Jon Stewart: Casual sex?

John Hodgman: Yes. That's what the minivans are for. You've obviously never been to Brookline, Massachusetts, SMILF capital of New England.

From this page, click on "Latest Headlines", then click on "The World Cup" under "Most Recent Videos from The Daily Show With Jon Stewart".

May 28, 2006

"Only Once?"

In the café of the Great Court of the British Museum, London, earlier this week:

Me: My friend Richard Boyd says that you can fall in love once a day on the Tube.

Richard Harris: Only once?

April 19, 2006

"Baby, You Mean the World of Warcraft to Me"

Straight from The Onion comes a wonderful sendup of World of Warcraft. Think Smoove B. as a game geek:

When we met, I was looking for a group fit to take the Zul'Gurub instance. But as I stocked up on provisions at the convenience store before my quest, and our eyes locked, I realized that I was not looking for a group, I was looking for love, and I found it in you. You are the sun, the moon, the Cinderhide Armsplints of the Monkey. There is so much we have to offer one another. Unfailing loyalty, a Strength of 250, someone who can go out for snacks in the heat of battle. Can't you see we're made for each other?

Darling, no orc can keep me from you. I would make my way into the heart of Moonglade and fight an army of trolls just to be by your side. I would go up against Varimathras, the ruler of the Undead himself, if he so much as hinted that he was a danger to you. Make no mistake, I would get aggro on anyone who would threaten you.

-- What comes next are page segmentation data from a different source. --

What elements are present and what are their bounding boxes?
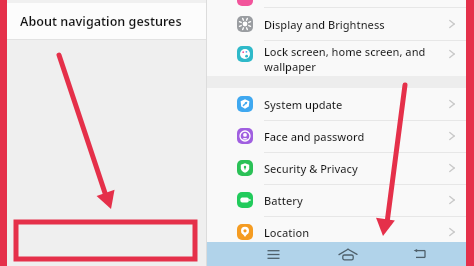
button[interactable] — [380, 242, 466, 266]
staticText: About navigation gestures — [20, 13, 182, 30]
button[interactable]: Lock screen, home screen, and — [207, 41, 466, 76]
button[interactable]: Display and Brightness — [207, 8, 466, 40]
staticText: Face and password — [264, 129, 365, 144]
button[interactable]: Battery — [207, 184, 466, 216]
button[interactable]: Security & Privacy — [207, 152, 466, 184]
staticText: Lock screen, home screen, and — [264, 44, 426, 59]
staticText: System update — [264, 97, 343, 112]
staticText: Location — [264, 225, 310, 240]
button[interactable]: Location — [207, 216, 466, 248]
button[interactable] — [207, 242, 294, 266]
staticText: wallpaper — [264, 59, 317, 74]
staticText: Battery — [264, 193, 303, 208]
button[interactable]: Face and password — [207, 120, 466, 152]
staticText: Display and Brightness — [264, 17, 385, 32]
staticText: Security & Privacy — [264, 161, 358, 176]
button[interactable] — [294, 242, 380, 266]
button[interactable]: System update — [207, 88, 466, 120]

This is, of course, provided the system is not down due to a faulty patch.

April 17, 2006

"The Flying World Chortles at You, Man in 9F"

From Peter King's Monday Morning Quarterback column, today's travel note of the week:

Continental Flight 1503, LAX to Newark, Sunday afternoon:

Flight attendant, passing trays of dinner in coach, says to man in 9F: "Dinner, sir? It's pizza.''

Man in 9F: "What else do you have?''

The flying world chortles at you, Man in 9F.

I'm chortling right along with Peter. When a meal is served on a flight, and the flight attendant tells you it's pizza, you don't question it -- you thank the Airline Meal Gods. Then, depending on how bad your luck has been with airline meals of late, you promise anything from a small sacrifice in the gods' honor to devoting the rest of your life to serving them.

April 11, 2006

OMFG!!! Haxx0rs Pwn C01n P0ll!!!

I mean, "Washington quarter voting hijacked by computer mischief":

An online poll asking Washingtonians to pick their favorite design for the state's quarter was suspended today, after the balloting was hijacked by robotic computer programs that pushed the tally past 1 million votes over the weekend...

State officials overseeing the balloting originally decided not to limit the number of votes coming from individual computers so that family members sharing a single machine could each cast a vote...

But that philosophy was being abandoned after the weekend's voting, which showed some computers casting repeated votes for a quarter design faster than humanly possible.

The orca design was winning in the altered voting before officials pulled the plug, and technical workers were attempting to purge the clearly invalid votes from the totals before restarting the poll.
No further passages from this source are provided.